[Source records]
——————————

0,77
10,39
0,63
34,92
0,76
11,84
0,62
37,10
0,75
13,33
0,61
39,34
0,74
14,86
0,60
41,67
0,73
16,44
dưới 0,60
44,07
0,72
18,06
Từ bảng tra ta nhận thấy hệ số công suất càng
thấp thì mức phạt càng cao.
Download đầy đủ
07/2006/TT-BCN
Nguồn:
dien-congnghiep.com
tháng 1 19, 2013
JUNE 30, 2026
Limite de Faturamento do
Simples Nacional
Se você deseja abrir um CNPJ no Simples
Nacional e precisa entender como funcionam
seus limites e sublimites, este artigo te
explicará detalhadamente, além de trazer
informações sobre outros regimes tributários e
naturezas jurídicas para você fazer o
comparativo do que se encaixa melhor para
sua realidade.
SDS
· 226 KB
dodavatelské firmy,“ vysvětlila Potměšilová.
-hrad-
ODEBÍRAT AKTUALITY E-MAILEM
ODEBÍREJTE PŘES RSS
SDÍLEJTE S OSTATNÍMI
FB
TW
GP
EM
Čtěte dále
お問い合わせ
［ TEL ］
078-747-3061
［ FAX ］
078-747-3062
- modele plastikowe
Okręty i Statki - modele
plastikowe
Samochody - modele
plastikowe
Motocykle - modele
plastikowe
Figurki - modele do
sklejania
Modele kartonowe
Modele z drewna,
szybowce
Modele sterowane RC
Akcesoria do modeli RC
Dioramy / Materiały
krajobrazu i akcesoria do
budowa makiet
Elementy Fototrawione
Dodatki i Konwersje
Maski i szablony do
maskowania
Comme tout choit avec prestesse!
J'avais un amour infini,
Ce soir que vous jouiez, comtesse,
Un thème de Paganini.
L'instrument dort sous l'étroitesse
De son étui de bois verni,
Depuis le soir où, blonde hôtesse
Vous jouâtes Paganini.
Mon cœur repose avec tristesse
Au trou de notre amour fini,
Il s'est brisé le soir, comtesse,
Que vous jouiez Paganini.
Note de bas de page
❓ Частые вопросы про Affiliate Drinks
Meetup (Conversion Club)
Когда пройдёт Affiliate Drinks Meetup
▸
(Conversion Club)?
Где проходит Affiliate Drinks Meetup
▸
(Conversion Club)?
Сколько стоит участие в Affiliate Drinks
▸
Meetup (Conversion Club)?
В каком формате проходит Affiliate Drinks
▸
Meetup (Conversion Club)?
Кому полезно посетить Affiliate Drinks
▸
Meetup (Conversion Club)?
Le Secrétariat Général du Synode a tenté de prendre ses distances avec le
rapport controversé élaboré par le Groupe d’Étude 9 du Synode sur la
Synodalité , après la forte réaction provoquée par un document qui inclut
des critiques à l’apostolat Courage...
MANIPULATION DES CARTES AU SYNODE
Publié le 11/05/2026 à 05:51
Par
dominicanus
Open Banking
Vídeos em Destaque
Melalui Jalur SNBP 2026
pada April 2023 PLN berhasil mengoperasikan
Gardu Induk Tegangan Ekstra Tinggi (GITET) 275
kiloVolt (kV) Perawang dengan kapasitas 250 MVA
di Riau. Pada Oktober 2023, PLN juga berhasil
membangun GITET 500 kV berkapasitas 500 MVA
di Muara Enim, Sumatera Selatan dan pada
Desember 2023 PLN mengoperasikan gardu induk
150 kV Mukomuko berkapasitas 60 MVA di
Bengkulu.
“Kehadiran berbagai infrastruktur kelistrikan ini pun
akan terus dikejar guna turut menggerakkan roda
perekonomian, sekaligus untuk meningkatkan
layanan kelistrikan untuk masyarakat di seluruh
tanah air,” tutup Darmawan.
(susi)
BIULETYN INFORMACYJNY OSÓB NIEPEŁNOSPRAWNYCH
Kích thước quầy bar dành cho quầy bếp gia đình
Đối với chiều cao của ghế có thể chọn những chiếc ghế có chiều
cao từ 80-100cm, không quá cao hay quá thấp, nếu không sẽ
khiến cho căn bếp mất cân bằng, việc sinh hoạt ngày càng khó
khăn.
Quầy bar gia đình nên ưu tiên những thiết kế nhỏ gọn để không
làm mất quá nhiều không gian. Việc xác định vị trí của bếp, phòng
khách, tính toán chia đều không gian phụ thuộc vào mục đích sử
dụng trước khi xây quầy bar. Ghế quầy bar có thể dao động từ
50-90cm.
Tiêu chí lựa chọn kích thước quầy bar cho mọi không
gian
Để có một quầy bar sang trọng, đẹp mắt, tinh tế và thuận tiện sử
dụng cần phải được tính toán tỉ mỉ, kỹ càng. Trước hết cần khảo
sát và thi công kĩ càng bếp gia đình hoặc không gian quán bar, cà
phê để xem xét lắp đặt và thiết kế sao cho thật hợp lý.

——————————

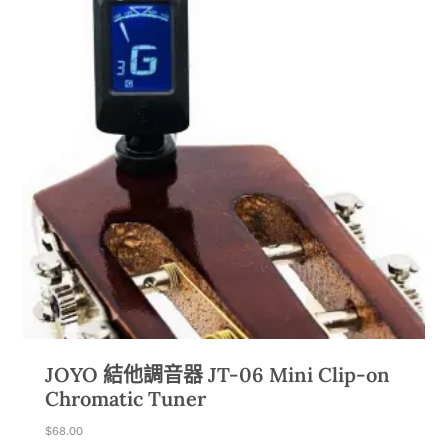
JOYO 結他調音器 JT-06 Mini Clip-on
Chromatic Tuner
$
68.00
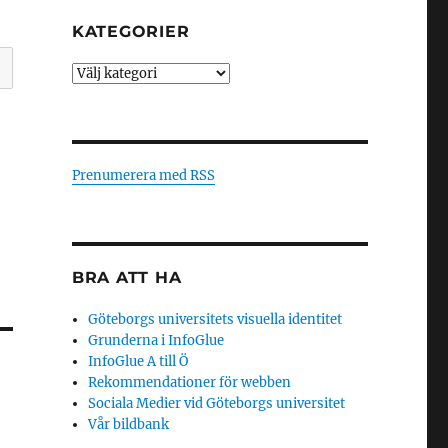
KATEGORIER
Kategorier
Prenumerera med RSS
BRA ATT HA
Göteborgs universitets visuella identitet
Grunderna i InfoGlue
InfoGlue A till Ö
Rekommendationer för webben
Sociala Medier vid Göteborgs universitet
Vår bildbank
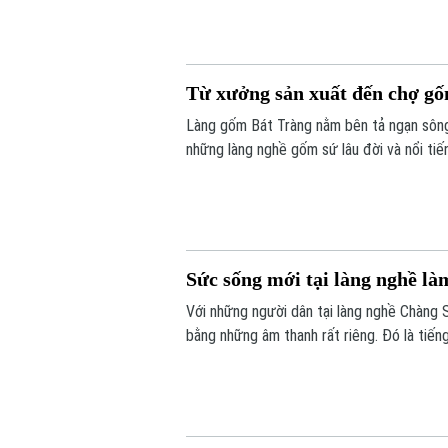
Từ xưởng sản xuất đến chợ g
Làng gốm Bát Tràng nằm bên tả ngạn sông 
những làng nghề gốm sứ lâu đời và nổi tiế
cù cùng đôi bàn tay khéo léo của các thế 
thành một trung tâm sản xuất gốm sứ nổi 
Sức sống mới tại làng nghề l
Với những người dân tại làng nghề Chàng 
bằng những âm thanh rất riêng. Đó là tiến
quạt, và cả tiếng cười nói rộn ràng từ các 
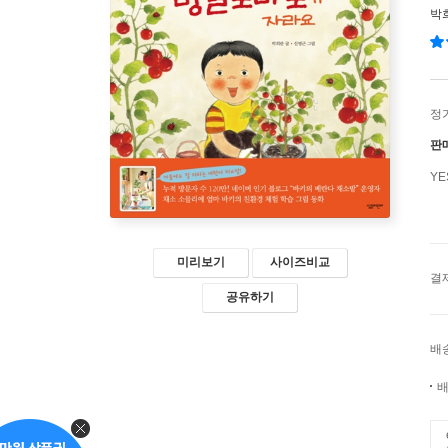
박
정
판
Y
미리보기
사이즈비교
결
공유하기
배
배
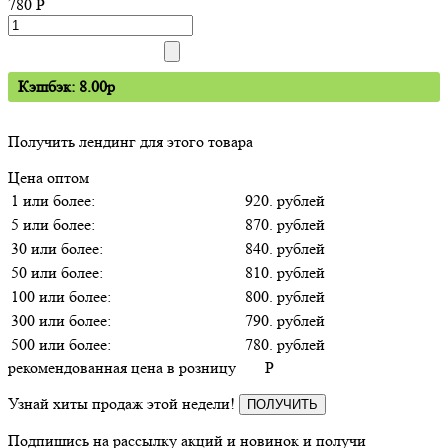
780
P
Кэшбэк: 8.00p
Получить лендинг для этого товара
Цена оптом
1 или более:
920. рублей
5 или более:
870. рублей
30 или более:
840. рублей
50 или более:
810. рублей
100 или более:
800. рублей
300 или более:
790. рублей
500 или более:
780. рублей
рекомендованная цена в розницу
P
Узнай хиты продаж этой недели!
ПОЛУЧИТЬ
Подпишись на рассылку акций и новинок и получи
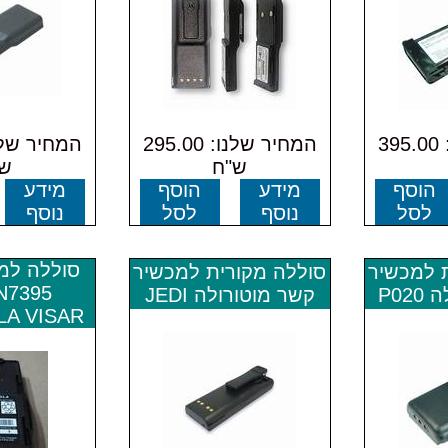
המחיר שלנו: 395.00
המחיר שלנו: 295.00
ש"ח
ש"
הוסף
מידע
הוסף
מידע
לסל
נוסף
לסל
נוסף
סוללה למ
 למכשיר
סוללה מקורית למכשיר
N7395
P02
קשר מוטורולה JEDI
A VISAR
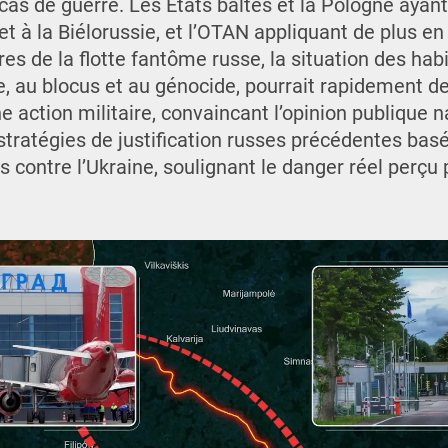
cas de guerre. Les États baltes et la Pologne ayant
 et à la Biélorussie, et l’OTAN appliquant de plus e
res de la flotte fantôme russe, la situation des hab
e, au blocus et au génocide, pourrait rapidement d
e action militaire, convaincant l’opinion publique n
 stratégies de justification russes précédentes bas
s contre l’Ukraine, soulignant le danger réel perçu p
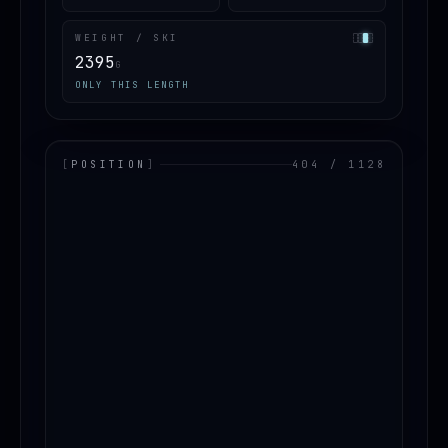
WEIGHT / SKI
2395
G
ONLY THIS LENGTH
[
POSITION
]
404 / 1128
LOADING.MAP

——————————

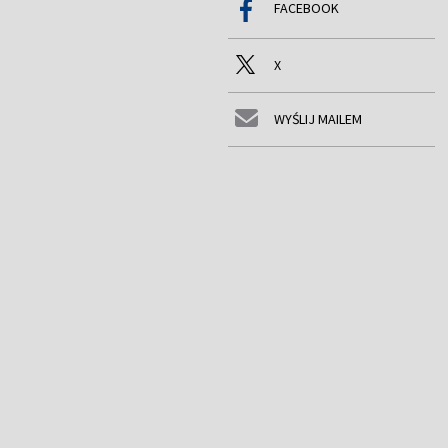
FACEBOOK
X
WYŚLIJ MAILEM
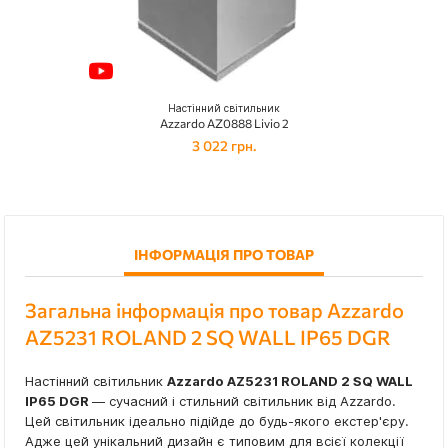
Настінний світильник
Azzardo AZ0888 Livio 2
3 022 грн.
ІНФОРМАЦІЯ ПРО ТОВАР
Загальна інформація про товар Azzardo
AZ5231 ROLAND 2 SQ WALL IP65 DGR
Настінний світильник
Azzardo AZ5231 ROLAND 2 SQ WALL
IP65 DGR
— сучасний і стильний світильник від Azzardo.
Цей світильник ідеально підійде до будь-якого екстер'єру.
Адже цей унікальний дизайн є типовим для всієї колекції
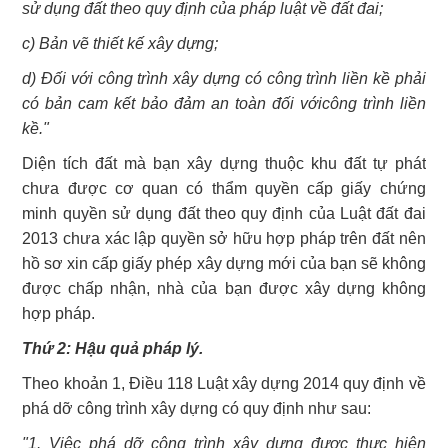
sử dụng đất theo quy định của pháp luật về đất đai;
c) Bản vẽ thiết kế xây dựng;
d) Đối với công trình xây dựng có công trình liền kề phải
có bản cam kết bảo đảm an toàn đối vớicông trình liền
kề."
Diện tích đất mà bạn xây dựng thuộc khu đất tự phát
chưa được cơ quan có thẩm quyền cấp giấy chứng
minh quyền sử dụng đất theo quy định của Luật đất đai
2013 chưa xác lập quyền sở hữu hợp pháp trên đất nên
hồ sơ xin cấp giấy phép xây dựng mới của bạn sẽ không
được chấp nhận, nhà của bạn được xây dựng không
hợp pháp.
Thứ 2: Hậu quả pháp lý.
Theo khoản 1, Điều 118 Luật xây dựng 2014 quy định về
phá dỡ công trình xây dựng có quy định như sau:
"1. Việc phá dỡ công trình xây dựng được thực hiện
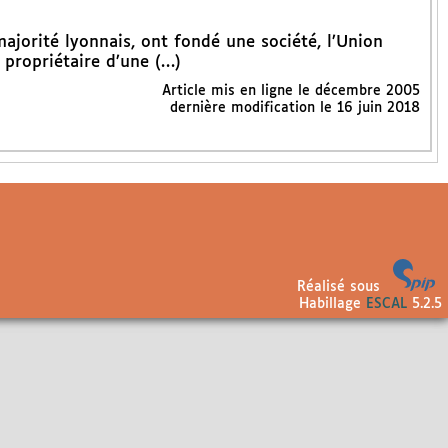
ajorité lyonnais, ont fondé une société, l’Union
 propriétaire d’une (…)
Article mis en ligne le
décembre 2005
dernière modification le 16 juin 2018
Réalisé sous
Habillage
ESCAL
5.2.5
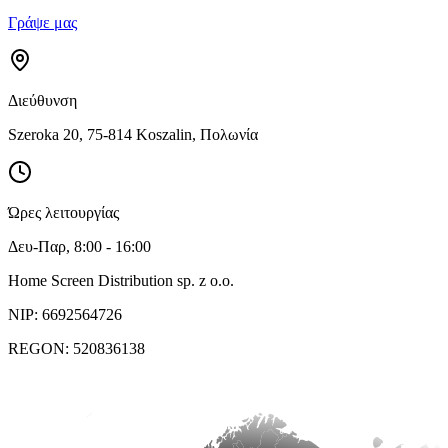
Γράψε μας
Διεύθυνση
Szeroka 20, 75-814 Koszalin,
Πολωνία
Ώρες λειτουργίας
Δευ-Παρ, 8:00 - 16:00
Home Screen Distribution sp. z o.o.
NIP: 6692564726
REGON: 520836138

——————————

▸ **ACTIVITY**
Could you reproduce exactly the lines of the entries above, from the one with "Il s'est brisé" through the one with "BIULETYN INFORMACYJNY OSÓB NIEPEŁNOSPRAWNYCH", and nothing else?

▸ **ANSWER SECTION**
Il s'est brisé le soir, comtesse,
Que vous jouiez Paganini.
Note de bas de page
❓ Частые вопросы про Affiliate Drinks
Meetup (Conversion Club)
Когда пройдёт Affiliate Drinks Meetup
▸
(Conversion Club)?
Где проходит Affiliate Drinks Meetup
▸
(Conversion Club)?
Сколько стоит участие в Affiliate Drinks
▸
Meetup (Conversion Club)?
В каком формате проходит Affiliate Drinks
▸
Meetup (Conversion Club)?
Кому полезно посетить Affiliate Drinks
▸
Meetup (Conversion Club)?
Le Secrétariat Général du Synode a tenté de prendre ses distances avec le
rapport controversé élaboré par le Groupe d’Étude 9 du Synode sur la
Synodalité , après la forte réaction provoquée par un document qui inclut
des critiques à l’apostolat Courage...
MANIPULATION DES CARTES AU SYNODE
Publié le 11/05/2026 à 05:51
Par
dominicanus
Open Banking
Vídeos em Destaque
Melalui Jalur SNBP 2026
pada April 2023 PLN berhasil mengoperasikan
Gardu Induk Tegangan Ekstra Tinggi (GITET) 275
kiloVolt (kV) Perawang dengan kapasitas 250 MVA
di Riau. Pada Oktober 2023, PLN juga berhasil
membangun GITET 500 kV berkapasitas 500 MVA
di Muara Enim, Sumatera Selatan dan pada
Desember 2023 PLN mengoperasikan gardu induk
150 kV Mukomuko berkapasitas 60 MVA di
Bengkulu.
“Kehadiran berbagai infrastruktur kelistrikan ini pun
akan terus dikejar guna turut menggerakkan roda
perekonomian, sekaligus untuk meningkatkan
layanan kelistrikan untuk masyarakat di seluruh
tanah air,” tutup Darmawan.
(susi)
BIULETYN INFORMACYJNY OSÓB NIEPEŁNOSPRAWNYCH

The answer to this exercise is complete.